Production Kubernetes Operations

Managed vs Self-Managed: The Real Trade-offs

Pick the wrong Kubernetes flavor and you'll spend the next two years either paying a premium for something you don't need, or discovering operational surprises your vendor quietly didn't handle. The marketing materials are identical; the reality is not.

This lesson is about the decision framework that actually maps to your situation. What the big three managed services (EKS, GKE, AKS) really manage, what they leave to you, and when self-managed is genuinely the right call despite what everyone says about "undifferentiated heavy lifting."

KEY CONCEPT

Managed Kubernetes is not "Kubernetes without operations", it's "Kubernetes with fewer operations in specific layers." The control plane is handled. The nodes, networking, storage, upgrades, monitoring, and security are mostly not. Pick managed for the right reasons, not because you assumed it's turnkey.

What "managed" actually means

Each provider draws the line slightly differently. A rough shared baseline:

Reading this: the managed provider takes ~20% of the operational surface area (the control plane) and leaves ~80% (everything user-facing) for you. That's still valuable, the 20% is genuinely hard, but it's a smaller win than most teams assume.

What you specifically save with managed

The concrete wins, in priority order:

1. etcd operations go away

Running etcd in production is genuinely hard. Three-member quorum management, backup automation, disk-performance tuning, TLS rotation, all covered in detail in the dedicated etcd course. If you use managed Kubernetes, that entire course is knowledge you don't need to apply daily. That's real value.

2. Control-plane HA is free

On a managed service, the API server is redundant across at least three availability zones. You get that without architecting anything, just a checkbox during provisioning.

3. Control-plane upgrades are one command

EKS, GKE, and AKS each let you upgrade the control plane with a single aws eks update-cluster-version / gcloud container clusters upgrade / az aks upgrade call. They handle the coordination internally.

Self-managed, you need to coordinate the kube-apiserver, controller-manager, scheduler, and kubelet upgrades across every node. It's doable (the kubeadm upgrades course covers it) but it's a multi-hour operation.

4. Baseline security patches on the control plane

If CVE-2024-Whatever lands in kube-apiserver, your provider patches it in hours.
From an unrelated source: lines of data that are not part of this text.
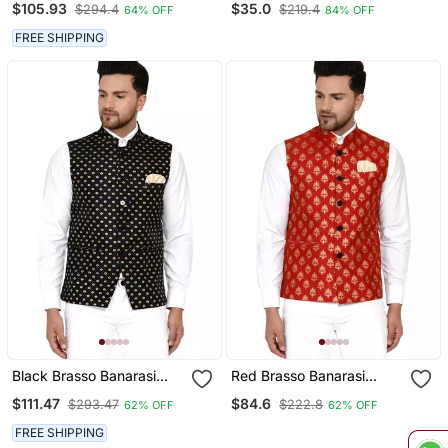
$105.93
$35.0
$294.4
$219.4
64% OFF
84% OFF
FREE SHIPPING
Black Brasso Banarasi
Red Brasso Banarasi
Nehru Jacket
Nehru Jacket
$111.47
$84.6
$293.47
$222.8
62% OFF
62% OFF
FREE SHIPPING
Self-managed, you do it yourself, and you need to know it exists.

What you specifically still own

1. Node lifecycle (all of it)

Node provisioning is managed in the sense that EKS-managed node groups, GKE node pools, and AKS scale sets automate instance creation. But:

OS patching on nodes: still yours. You either use provider-managed AMIs (patch on release) or roll your own.
Node upgrades: still yours. Draining nodes during cluster upgrades is coordinated but not fully automatic in the ways that surprise teams.
Right-sizing: still yours. The provider doesn't pick node sizes for you.

2. Workload-level concerns

Everything a user runs on the cluster is yours: RBAC, resource quotas, network policies, pod security, secrets, ingress, monitoring. The provider touches none of it.

3. Monitoring of the cluster

Most managed services give you basic control-plane metrics through CloudWatch / Cloud Monitoring / Azure Monitor. Workload observability: Prometheus, Grafana, Loki, tracing, you run.

4. Backup and DR

This is the one most teams miss. Managed Kubernetes backs up etcd, not your workloads. If a developer deletes a namespace, the etcd snapshot won't help, the state is already committed. You still need Velero, GitOps, or application-level backup.

WARNING

The biggest misconception about managed Kubernetes: "we don't need a backup strategy, the provider handles it." The provider backs up the cluster's bookkeeping (etcd) but does NOT provide user-visible time-machine-style rollback of your workloads. If that matters, you run Velero (or GitOps) regardless of managed vs self-managed.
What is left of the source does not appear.